Objet : Projet de nouveau règlement concernant les produits transformés – Capacités des pots de produits alimentaires pour bébés et pour jeunes enfants

 

Je joins, pour information, une lettre que j’ai envoyée aujourd’hui au ministre de l’Agriculture et de l’Agroalimentaire et au ministre à la Coordination des affaires rurales au sujet du projet de règlement concernant les capacités des pots d’aliments pour bébés et pour jeunes enfants.
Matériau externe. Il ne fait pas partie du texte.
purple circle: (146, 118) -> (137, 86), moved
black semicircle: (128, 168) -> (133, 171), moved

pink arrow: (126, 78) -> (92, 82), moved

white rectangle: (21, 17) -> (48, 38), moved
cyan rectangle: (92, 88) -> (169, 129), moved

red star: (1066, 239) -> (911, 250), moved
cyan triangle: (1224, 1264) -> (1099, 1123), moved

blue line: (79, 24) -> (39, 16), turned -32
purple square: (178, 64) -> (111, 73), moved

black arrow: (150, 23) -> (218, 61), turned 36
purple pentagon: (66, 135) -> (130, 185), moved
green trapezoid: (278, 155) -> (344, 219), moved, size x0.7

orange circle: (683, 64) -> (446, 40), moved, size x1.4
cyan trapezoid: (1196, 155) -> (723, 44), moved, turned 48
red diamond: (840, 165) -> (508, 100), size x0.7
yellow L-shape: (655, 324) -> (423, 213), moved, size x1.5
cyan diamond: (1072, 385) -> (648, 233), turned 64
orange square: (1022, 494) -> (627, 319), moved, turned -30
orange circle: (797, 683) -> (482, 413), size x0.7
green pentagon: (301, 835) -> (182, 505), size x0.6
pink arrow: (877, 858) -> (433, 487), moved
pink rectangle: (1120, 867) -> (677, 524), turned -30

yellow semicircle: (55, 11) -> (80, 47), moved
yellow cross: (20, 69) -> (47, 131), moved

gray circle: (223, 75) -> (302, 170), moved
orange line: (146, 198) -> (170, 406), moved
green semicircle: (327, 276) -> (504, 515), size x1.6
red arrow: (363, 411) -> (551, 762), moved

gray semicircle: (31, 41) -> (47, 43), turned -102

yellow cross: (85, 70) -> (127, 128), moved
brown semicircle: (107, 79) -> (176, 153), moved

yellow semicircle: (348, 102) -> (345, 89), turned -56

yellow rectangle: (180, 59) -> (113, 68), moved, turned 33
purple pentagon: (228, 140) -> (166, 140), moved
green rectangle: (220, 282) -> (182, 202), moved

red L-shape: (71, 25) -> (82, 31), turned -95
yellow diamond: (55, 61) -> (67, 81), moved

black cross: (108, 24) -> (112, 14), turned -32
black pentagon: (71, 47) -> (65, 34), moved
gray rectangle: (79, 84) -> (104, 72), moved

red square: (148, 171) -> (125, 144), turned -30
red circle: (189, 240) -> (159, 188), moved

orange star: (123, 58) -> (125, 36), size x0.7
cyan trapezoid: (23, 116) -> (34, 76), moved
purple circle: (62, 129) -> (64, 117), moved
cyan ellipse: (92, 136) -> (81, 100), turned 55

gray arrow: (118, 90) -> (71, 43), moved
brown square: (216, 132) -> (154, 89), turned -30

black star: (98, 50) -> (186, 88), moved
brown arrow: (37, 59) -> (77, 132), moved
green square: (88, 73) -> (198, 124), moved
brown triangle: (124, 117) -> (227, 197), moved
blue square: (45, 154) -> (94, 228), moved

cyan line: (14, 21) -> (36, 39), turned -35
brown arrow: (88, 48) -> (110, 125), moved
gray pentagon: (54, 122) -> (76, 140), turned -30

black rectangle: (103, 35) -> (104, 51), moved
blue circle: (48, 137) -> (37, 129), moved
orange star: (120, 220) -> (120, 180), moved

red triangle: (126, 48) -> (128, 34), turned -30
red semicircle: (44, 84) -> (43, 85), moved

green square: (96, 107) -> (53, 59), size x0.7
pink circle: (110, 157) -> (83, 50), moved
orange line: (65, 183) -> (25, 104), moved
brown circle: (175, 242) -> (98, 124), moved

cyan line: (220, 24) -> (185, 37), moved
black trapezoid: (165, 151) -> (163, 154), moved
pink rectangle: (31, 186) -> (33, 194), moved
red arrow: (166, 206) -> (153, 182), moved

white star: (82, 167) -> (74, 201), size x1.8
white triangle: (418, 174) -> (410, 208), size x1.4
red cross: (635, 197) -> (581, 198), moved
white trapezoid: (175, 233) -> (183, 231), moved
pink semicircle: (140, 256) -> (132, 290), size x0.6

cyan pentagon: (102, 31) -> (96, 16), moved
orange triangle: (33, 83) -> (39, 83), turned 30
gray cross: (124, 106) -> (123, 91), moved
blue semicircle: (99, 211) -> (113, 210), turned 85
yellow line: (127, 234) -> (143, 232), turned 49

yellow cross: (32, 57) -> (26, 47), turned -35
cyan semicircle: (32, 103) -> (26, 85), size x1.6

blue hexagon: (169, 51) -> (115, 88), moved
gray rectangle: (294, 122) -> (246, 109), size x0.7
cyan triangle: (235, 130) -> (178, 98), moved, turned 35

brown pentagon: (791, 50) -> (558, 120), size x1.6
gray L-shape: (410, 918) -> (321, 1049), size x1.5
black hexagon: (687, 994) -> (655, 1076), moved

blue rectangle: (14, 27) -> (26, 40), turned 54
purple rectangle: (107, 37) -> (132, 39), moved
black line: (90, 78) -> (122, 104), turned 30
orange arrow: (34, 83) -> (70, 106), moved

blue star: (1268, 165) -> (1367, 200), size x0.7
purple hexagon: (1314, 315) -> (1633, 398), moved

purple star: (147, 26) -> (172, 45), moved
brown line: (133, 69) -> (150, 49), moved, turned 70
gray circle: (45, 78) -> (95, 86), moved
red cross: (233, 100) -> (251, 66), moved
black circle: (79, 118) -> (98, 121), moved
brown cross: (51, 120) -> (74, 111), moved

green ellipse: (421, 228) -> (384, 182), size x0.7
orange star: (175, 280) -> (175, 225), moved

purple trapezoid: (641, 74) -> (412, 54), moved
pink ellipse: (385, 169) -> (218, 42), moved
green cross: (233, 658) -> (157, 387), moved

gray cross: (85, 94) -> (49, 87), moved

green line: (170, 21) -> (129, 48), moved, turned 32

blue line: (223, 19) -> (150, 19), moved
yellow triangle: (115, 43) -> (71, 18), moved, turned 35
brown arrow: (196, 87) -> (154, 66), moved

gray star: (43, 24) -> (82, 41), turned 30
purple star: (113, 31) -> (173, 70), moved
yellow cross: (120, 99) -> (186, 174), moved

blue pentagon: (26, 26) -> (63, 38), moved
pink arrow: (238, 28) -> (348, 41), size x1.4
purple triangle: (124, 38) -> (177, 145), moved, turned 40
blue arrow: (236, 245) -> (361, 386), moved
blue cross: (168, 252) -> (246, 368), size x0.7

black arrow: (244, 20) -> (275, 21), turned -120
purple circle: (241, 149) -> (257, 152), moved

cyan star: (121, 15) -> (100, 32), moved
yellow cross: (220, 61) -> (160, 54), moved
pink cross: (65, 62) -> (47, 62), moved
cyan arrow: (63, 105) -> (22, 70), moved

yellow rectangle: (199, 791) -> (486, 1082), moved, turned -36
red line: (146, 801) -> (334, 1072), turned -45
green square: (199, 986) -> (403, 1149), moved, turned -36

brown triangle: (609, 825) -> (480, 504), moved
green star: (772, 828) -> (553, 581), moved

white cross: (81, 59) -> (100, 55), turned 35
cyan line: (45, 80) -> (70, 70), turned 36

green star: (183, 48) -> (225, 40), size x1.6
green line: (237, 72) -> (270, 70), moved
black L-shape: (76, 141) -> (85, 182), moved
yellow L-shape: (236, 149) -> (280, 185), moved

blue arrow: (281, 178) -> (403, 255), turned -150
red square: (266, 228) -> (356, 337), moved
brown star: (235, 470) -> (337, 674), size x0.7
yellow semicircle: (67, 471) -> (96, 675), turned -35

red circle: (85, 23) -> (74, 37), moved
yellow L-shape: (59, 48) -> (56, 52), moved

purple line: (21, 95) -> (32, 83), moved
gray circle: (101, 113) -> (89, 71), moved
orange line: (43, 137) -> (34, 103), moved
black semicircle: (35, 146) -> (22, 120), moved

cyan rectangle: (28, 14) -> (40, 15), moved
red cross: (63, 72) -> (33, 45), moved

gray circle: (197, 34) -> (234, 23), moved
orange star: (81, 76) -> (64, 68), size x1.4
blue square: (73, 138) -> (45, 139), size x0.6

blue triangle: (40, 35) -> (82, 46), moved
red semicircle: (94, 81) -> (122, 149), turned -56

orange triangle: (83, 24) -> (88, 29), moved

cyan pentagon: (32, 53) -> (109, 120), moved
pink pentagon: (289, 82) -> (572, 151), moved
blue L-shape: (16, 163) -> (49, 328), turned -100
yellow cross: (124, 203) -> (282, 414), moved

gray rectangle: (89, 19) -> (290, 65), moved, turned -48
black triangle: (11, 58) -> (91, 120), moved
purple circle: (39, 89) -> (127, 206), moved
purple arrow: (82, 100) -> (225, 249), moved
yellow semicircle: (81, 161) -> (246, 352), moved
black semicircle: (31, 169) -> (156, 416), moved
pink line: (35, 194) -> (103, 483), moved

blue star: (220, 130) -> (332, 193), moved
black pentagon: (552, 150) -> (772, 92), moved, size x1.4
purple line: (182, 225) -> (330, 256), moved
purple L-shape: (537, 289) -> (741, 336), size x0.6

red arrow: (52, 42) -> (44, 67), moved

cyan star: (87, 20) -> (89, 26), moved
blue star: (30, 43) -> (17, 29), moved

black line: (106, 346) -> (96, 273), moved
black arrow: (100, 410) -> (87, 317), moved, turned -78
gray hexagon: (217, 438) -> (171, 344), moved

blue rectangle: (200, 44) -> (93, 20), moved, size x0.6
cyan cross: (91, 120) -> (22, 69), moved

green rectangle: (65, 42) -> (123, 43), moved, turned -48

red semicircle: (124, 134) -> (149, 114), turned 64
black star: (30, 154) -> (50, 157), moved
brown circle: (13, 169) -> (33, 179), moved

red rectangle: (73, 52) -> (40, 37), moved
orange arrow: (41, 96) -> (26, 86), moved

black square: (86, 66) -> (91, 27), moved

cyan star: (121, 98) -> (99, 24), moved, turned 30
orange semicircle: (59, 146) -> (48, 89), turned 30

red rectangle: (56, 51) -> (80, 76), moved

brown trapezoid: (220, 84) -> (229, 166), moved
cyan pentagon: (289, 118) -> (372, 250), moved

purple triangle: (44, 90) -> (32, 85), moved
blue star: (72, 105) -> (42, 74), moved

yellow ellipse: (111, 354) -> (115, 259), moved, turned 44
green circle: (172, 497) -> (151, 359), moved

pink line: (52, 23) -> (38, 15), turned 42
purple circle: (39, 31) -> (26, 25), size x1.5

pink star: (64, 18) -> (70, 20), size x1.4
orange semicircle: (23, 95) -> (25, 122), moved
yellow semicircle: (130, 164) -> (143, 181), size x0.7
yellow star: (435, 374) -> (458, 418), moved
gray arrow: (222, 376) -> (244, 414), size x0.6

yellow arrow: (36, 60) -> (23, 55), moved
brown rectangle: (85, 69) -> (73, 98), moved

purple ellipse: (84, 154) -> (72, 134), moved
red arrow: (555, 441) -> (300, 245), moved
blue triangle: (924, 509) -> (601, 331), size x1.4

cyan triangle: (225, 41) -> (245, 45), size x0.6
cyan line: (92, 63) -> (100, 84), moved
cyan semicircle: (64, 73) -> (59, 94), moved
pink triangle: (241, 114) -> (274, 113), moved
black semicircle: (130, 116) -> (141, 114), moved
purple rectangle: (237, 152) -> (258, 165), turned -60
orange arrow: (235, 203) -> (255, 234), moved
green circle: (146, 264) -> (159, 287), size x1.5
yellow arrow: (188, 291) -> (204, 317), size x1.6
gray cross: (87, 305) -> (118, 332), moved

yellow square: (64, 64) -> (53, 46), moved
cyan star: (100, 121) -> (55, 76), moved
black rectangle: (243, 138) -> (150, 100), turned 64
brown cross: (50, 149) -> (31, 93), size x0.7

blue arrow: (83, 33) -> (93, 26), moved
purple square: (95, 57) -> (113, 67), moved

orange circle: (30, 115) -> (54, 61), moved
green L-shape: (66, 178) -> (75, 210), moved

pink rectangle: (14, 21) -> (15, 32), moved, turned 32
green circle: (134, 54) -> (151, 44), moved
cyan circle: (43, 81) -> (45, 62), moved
Je l’ai fait conformément à ma mission  de promotion de la concurrence en examinant les initiatives réglementaires qui imposent des contraintes aux marchés.

 

Plus précisément, le Bureau de la concurrence craint que le projet de règlement, tel qu’il s’applique aux fruits et légumes en conserve, s’il est pris, n’empêche le lancement de nouveaux produits alimentaires pour bébés faisant concurrence au seul fabricant au pays, Heinz Canada, et réduise ainsi l’éventail de choix des consommateurs.

 

C’est avec plaisir que je vous rencontrerai ou que je vous fournirai des renseignements supplémentaires si des questions se posent ou si vous voulez discuter de l’affaire.

 

 

[18]           Vu les éléments de preuve que j’ai examinés, voici mes  conclusions :

  1. Les projets d’essai de mise en marché de Gerber ne justifient aucune réserve sur le plan de la santé;
  2. L’Agence ne dispose d’aucun document sur lequel elle peut se fonder pour tirer des conclusions au sujet de ce qu’était la « structure commerciale habituelle du secteur [des aliments pour bébés] ». Sans énumérer tous les différents facteurs, disons qu’il y a par exemple la question de la durée pendant laquelle la structure doit être examinée, la définition du secteur en cause, la question de savoir si les pratiques monopolistiques doivent être considérées comme faisant partie de la structure commerciale habituelle;
  3. Dans la mesure où le secteur en cause constituait essentiellement un monopole pour Heinz, le Bureau de la concurrence nourrit de sérieuses réserves. On ne saurait dire que ce monopole forme une « structure commerciale habituelle ».
  4. L’Agence ne s’est pas efforcée d’obtenir l’avis des « intéressés », tels que d’autres fabricants, des détaillants ou des consommateurs, et elle n’avait entre les mains aucun renseignement, sauf ceux qui avaient été produits par Heinz, celle-ci  ayant proféré, sans excès de subtilité, la menace de réexaminer ce qu’elle a appelé ses options en matière d’investissement.
  5. Au moins six mois avant que la décision « provisoire » soit prise, l’Agence a eu à remettre un projet de lettre de refus. Rien ne montre qu’un projet de lettre d’acceptation ait été préparé.

 

LES QUESTIONS QUI NE SONT PAS EN LITIGE

[19]           À l’audience, les avocats des demanderesses ont renoncé à demander à la Cour de se prononcer sur la question, soulevée dans leur mémoire des arguments, de savoir si le directeur était autorisé à prendre les décisions ici en cause. Deuxièmement, les avocats des demanderesses et l’avocat des défendeurs ont convenu qu’aucune question ni aucune distinction ne serait plaidée en ce qui concerne la décision « provisoire » du 29 janvier 2007 et la décision « définitive » du 2 novembre 2007. Il a été convenu que la Cour devait étudier l’affaire en tenant pour acquis que l’Agence a refusé d’autoriser Gerber à effectuer un essai de mise en marché comme elle l’avait demandé.

 

LES QUESTIONS SUR LESQUELLES LA COUR EST APPELÉE À SE PRONONCER

[20]           Vu les observations des avocats des demanderesses et par l’avocat des défendeurs, la Cour n’est désormais appelée à se prononcer que sur les questions suivantes  :

a.       L’alinéa 9.1(5)a) du Règlement sur les produits transformés, DORS/82‑701 (C.R.C., ch. 291), tel qu’il a été modifié à DORS/94‑465, est‑il ultra vires  de la loi habilitante, à savoir la Loi sur les produits agricoles au Canada, L.R.C. 1985 (4e suppl.), ch. 20?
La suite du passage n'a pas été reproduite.